### GOAL OF THE EXERCISE
Although the entries contain pictures, copy only their text, exactly as written.

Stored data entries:
————

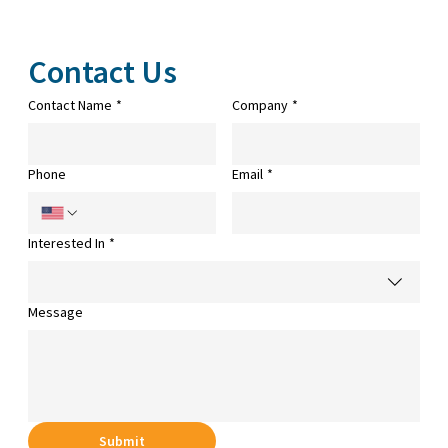
Contact Us
Contact Name
*
Company
*
Phone
Email
*
Interested In
*
Message
Submit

————

### RESPONSE AREA
Contact Us
Contact Name
*
Company
*
Phone
Email
*
Interested In
*
Message
Submit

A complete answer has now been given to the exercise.